TRY IT:
For this listing, the lines between the one holding "20 Of The Most" and the one holding "EASY RETURNS", inclusive, must be set down exactly.

--------------------------------

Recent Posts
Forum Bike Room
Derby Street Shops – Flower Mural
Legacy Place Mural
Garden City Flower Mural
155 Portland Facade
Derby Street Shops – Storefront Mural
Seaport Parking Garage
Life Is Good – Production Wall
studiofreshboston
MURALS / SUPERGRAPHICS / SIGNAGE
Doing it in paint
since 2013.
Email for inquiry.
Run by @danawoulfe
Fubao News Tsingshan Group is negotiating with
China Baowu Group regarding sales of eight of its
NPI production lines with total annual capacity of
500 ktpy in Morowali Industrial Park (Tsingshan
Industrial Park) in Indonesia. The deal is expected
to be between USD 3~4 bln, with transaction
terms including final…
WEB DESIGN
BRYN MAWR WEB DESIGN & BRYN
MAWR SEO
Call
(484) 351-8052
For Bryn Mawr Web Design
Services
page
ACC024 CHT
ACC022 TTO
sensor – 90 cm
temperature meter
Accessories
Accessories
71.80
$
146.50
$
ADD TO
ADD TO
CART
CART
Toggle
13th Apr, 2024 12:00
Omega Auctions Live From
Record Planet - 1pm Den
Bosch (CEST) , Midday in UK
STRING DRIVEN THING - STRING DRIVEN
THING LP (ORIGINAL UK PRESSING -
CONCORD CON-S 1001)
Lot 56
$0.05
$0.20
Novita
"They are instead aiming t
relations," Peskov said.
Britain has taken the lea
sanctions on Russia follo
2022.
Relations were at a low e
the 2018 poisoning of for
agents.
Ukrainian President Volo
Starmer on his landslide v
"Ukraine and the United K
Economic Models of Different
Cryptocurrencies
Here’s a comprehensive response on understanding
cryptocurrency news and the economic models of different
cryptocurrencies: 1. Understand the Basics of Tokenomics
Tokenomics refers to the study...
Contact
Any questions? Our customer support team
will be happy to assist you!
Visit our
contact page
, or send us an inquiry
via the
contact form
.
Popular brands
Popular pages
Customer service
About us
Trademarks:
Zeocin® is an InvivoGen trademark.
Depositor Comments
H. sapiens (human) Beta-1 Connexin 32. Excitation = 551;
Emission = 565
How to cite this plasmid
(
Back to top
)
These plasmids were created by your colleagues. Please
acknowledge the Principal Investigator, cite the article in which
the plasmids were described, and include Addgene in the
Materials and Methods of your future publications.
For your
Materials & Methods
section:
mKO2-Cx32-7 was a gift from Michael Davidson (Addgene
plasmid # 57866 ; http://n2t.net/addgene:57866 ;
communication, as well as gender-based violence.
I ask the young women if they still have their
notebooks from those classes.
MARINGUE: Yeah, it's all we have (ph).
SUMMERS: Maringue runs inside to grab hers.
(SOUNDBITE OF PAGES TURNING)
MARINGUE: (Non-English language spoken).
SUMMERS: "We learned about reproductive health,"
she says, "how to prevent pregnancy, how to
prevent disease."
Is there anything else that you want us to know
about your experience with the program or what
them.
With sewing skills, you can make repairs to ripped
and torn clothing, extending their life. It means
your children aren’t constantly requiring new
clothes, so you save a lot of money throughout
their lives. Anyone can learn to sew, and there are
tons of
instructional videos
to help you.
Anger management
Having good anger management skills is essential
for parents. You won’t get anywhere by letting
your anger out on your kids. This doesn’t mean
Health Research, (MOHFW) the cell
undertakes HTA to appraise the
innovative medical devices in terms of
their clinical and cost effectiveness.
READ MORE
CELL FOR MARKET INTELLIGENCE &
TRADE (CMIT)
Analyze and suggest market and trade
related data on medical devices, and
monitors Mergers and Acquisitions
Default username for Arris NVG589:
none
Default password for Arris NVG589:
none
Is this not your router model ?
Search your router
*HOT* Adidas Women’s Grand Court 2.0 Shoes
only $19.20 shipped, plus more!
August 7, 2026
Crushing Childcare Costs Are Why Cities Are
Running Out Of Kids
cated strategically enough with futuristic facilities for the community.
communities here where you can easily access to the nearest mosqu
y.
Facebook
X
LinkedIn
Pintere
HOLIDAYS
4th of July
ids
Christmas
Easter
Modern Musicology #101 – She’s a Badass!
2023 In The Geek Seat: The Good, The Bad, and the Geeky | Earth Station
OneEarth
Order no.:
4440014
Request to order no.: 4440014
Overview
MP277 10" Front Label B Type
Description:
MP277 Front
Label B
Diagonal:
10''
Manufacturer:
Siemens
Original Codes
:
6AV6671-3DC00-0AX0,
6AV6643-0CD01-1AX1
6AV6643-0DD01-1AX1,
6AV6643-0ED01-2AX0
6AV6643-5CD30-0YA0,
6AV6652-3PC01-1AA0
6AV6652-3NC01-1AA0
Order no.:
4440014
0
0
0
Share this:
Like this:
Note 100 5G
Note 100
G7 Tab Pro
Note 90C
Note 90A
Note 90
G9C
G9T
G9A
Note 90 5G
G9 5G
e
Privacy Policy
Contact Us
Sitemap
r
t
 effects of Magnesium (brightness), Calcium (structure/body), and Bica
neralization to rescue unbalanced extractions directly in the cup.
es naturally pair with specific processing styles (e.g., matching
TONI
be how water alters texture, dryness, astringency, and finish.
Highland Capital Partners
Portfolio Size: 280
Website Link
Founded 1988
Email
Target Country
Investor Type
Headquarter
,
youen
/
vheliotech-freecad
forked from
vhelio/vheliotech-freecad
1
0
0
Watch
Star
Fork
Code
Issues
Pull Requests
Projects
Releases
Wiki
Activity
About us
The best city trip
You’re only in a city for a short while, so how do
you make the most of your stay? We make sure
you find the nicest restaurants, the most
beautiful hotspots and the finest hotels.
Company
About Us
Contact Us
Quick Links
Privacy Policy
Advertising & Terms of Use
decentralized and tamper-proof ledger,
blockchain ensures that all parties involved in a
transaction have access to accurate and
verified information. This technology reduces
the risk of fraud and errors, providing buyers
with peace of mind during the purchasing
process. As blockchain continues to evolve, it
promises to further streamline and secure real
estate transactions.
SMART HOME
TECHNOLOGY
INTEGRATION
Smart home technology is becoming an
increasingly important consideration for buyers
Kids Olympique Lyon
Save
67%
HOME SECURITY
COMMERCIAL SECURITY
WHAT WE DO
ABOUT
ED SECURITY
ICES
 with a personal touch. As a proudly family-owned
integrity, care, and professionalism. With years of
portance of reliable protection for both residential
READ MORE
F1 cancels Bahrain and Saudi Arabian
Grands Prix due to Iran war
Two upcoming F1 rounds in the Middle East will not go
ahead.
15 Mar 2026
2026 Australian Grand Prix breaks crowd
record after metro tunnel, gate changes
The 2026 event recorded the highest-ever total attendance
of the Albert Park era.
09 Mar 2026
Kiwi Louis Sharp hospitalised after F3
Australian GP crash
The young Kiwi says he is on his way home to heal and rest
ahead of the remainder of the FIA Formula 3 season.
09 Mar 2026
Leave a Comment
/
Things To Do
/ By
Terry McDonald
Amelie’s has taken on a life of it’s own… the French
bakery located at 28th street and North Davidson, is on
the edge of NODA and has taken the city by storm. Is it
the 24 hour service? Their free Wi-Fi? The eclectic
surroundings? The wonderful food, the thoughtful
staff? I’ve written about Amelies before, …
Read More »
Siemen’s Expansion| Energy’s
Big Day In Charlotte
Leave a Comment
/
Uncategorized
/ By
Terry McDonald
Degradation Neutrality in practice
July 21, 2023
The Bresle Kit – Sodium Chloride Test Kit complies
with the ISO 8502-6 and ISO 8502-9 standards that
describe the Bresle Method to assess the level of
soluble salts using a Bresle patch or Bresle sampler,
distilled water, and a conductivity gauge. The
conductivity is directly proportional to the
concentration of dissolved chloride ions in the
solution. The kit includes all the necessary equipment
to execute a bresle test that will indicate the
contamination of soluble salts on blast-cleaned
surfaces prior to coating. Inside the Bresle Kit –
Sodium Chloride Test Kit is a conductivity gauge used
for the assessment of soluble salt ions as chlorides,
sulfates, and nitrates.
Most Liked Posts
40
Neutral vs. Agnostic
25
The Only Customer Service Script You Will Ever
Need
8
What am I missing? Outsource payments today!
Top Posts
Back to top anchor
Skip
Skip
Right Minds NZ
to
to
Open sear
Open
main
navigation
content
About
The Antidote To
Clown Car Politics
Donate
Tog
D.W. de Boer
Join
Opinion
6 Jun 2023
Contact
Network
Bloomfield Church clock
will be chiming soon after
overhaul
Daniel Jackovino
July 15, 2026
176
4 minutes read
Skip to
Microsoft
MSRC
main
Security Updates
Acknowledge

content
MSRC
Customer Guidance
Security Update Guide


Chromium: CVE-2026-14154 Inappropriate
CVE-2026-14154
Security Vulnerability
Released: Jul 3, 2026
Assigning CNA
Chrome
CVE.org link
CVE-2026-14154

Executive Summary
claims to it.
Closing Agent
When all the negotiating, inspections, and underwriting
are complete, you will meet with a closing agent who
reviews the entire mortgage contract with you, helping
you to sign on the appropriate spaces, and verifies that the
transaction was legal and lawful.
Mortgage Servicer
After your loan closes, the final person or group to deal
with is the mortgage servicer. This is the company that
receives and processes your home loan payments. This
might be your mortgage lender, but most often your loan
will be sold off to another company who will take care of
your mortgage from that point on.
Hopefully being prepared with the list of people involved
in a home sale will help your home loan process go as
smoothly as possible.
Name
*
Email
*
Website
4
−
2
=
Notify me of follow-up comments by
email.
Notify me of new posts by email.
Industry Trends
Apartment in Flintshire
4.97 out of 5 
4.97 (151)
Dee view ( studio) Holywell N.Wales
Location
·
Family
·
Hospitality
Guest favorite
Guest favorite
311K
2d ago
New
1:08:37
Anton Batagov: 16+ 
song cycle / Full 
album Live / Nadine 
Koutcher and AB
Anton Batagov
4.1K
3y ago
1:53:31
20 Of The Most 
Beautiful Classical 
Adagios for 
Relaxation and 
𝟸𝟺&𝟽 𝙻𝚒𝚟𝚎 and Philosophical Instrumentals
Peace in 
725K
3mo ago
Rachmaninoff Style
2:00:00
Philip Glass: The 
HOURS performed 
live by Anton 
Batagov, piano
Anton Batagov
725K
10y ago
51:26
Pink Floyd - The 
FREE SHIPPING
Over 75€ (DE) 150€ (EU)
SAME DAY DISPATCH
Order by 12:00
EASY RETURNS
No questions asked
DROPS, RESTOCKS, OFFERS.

--------------------------------

PROBLEM SOLUTION:
20 Of The Most 
Beautiful Classical 
Adagios for 
Relaxation and 
𝟸𝟺&𝟽 𝙻𝚒𝚟𝚎 and Philosophical Instrumentals
Peace in 
725K
3mo ago
Rachmaninoff Style
2:00:00
Philip Glass: The 
HOURS performed 
live by Anton 
Batagov, piano
Anton Batagov
725K
10y ago
51:26
Pink Floyd - The 
FREE SHIPPING
Over 75€ (DE) 150€ (EU)
SAME DAY DISPATCH
Order by 12:00
EASY RETURNS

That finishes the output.